I'm thinking of giving Oil a second chance, however I may also dive into Goauche as well. The amount of cleaning required for oil painting however makes me cringe a little.  

Luckily, there are two art stores within a 4 block distance from my work on Bank Street (Ottawa) -- Loomis & Toles, and Wallacks. I'm pretty sure they carry pretty much every brand discussed here, give or take.









Now, I just have get enough courage to open up my wallet.  

I'll have to check out your book suggestion, Robert.


----------



## chuster (Apr 28, 2003)

Dang, I was sure it was Watercolour Alex Ross worked in. But Gouache can look like WC . Actually it can look like oils too if handled in more opaque fashion. I like the Windsor Newton brushes as well but I have also used Raphael Kolinsky. A bit cheaper and still a pretty darn good brush.


----------



## MannyP Design (Jun 8, 2000)

I thought so too when I first looked at his work. As you said, it can look like different mediums depending on how you use it.


----------



## MacNutt (Jan 16, 2002)

I worked as an illustrator for Cycle Canada for more than five years, and sold my drawings to several other major publications including "Rocky Mountain Rider", "Hot Bike", among others.
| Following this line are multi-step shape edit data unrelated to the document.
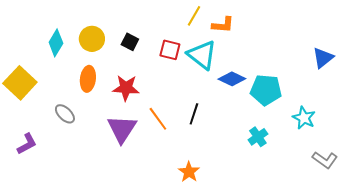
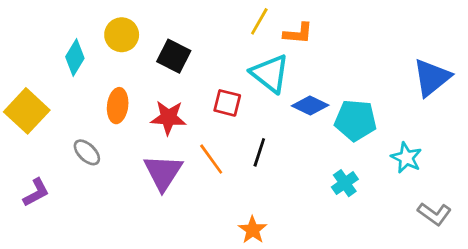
yellow circle: (92, 39) -> (122, 35), moved
black square: (130, 42) -> (174, 56), size x1.4
red square: (170, 50) -> (227, 103), moved
blue triangle: (323, 58) -> (432, 78), size x1.4

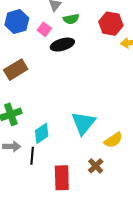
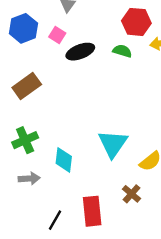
green semicircle: (71, 19) -> (122, 51), moved, turned -147
cyan diamond: (42, 133) -> (64, 160), turned -45
black line: (32, 156) -> (55, 220), moved, turned 30

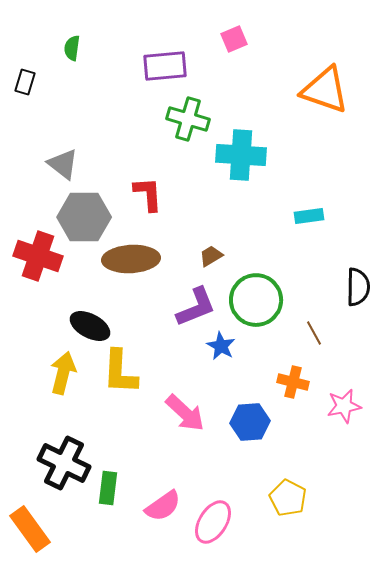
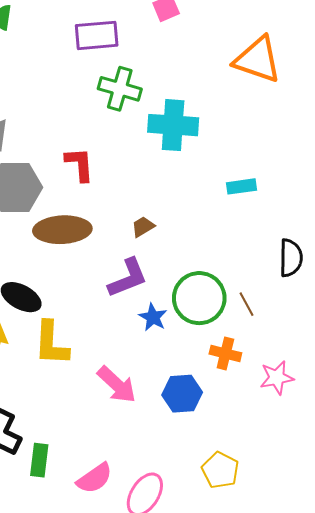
green circle: (256, 300) -> (199, 298), moved

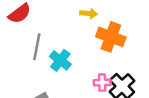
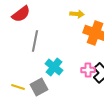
cyan cross: (60, 60) -> (54, 67), moved

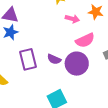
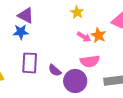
orange star: (96, 12) -> (98, 35), moved

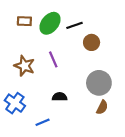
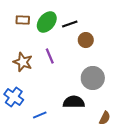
black semicircle: (60, 97) -> (74, 102), moved, size x1.5
brown semicircle: (102, 107) -> (105, 118), moved

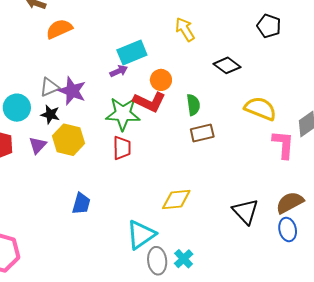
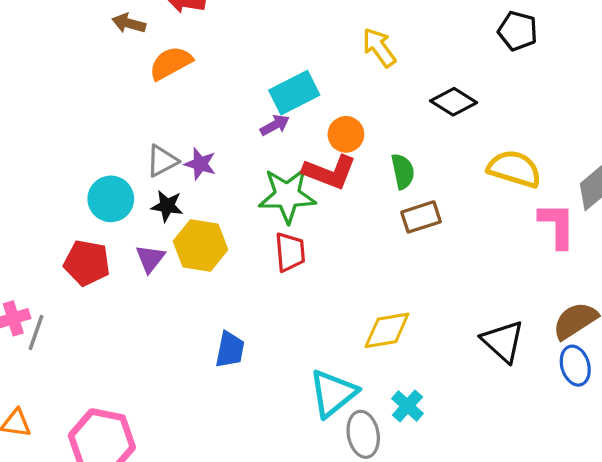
purple star: (72, 91) -> (200, 164), size x0.7
cyan cross: (184, 259) -> (407, 406), moved

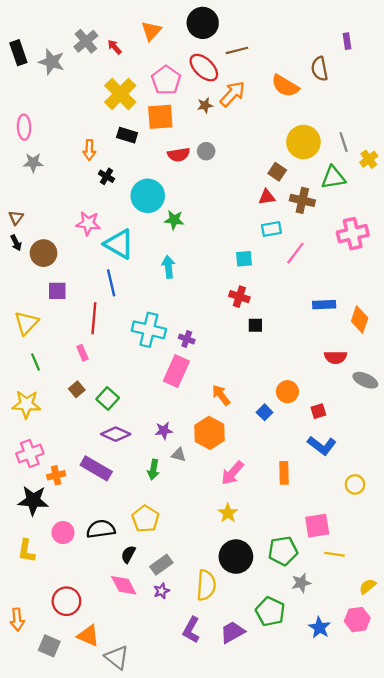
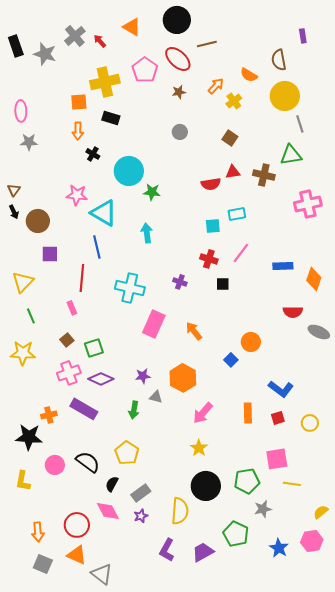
orange triangle: (151, 31) -> (132, 27), turned -42
orange semicircle: (285, 86) -> (249, 75), size x0.7
yellow cross: (120, 94) -> (105, 82), turned 32
orange arrow: (232, 94) -> (216, 86), moved, size x0.7
orange square: (160, 117) -> (79, 102), moved, size x0.7
yellow circle: (303, 142) -> (285, 96), moved
red semicircle: (179, 155) -> (211, 184), moved
yellow cross: (369, 159) -> (234, 101), moved
brown square: (277, 172) -> (230, 138), moved
cyan rectangle: (271, 229) -> (237, 214), moved
pink line: (295, 253) -> (241, 253), moved
purple cross: (187, 339) -> (180, 282), moved
orange arrow: (221, 395) -> (194, 331), moved
green square: (108, 399) -> (94, 348), turned 30
red square: (318, 411) -> (278, 418), moved
pink cross: (30, 453) -> (69, 373), moved
black semicircle: (101, 529) -> (88, 462), turned 45
red circle: (66, 601) -> (77, 525), moved
orange arrow: (17, 620) -> (38, 532), moved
I also had a line of signed and numbered prints that sold moderately well.

All of my stuff was done with ink-wash over a line drawing. Not easy...but pure magic once you've figured it out. The subtlties in tonal range are amazing.

I was playing around with gouache when I decided to re-enter the world of people-who-can-afford-to-buy-food-each-day.  
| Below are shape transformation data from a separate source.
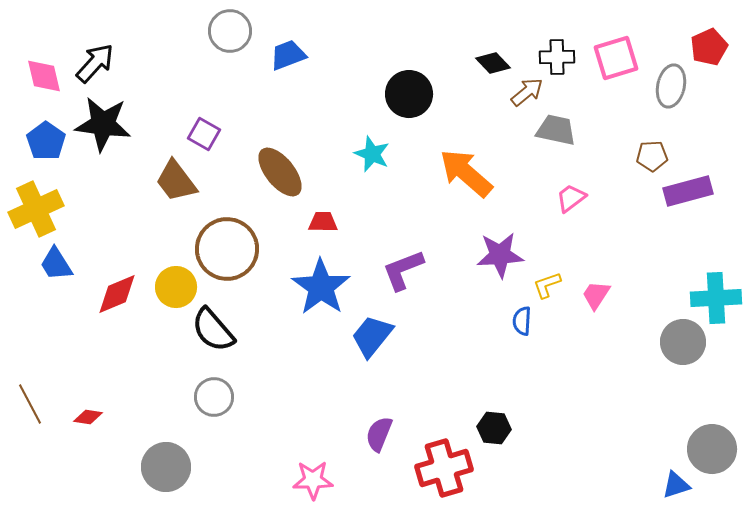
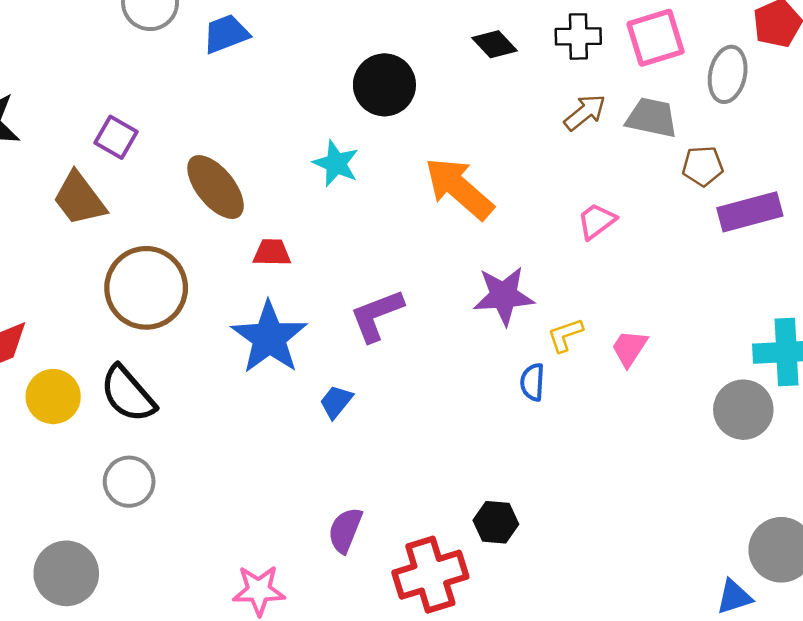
brown arrow: (527, 92) -> (585, 112), moved
gray trapezoid: (556, 130) -> (652, 118), moved
yellow circle: (176, 287) -> (53, 397), moved
blue trapezoid: (372, 336) -> (336, 402), size x0.6

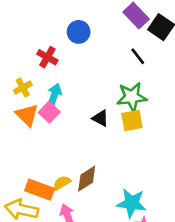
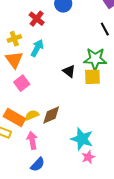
pink square: (49, 112) -> (22, 83), moved

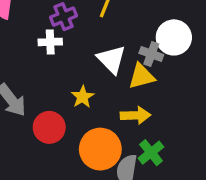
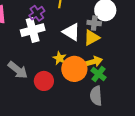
white cross: (50, 42) -> (33, 30), size x1.6
orange circle: (100, 149) -> (74, 69), moved
green cross: (151, 153) -> (99, 74), moved

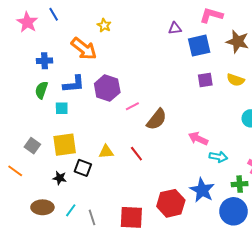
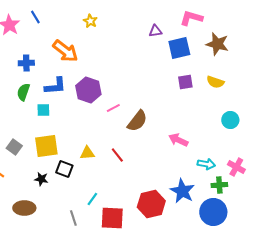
yellow star: (104, 25) -> (90, 21), moved
cyan arrow: (218, 157) -> (206, 164), moved
cyan line: (71, 210) -> (92, 199), moved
But....if I ever go back to the world of analog brush and pigment...it will probably be with gouache.

When done right, It just looks sooooo cool IMHO!


----------



## adagio (Aug 23, 2002)

mannyp, good luck and have fun which ever medium you decide on.

I just completed my first oil painting after a 38 year hiatus. It's been a rush to be back at it again.

I know Loomis & Toles is a good place to shop in Toronto/Mississauga. I imagine it would be the same in Ottawa. They have a great selection and prices comparable to just about anyone. Good luck with the wallet. Mine took a terrible beating as I had to start from scratch. 
The pleasure I have in "real" painting again has made the initial costs worth it!


----------